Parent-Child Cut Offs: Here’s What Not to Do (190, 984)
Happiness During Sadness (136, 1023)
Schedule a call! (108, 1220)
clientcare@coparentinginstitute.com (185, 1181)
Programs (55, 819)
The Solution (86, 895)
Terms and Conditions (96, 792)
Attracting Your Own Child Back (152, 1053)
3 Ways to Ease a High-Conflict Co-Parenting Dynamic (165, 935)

_Task to complete_
Every entry in the data should be returned exactly.

_Output_
Parent-Child Cut Offs: Here’s What Not to Do (190, 984)
Happiness During Sadness (136, 1023)
Schedule a call! (108, 1220)
clientcare@coparentinginstitute.com (185, 1181)
Programs (55, 819)
The Solution (86, 895)
Terms and Conditions (96, 792)
Attracting Your Own Child Back (152, 1053)
3 Ways to Ease a High-Conflict Co-Parenting Dynamic (165, 935)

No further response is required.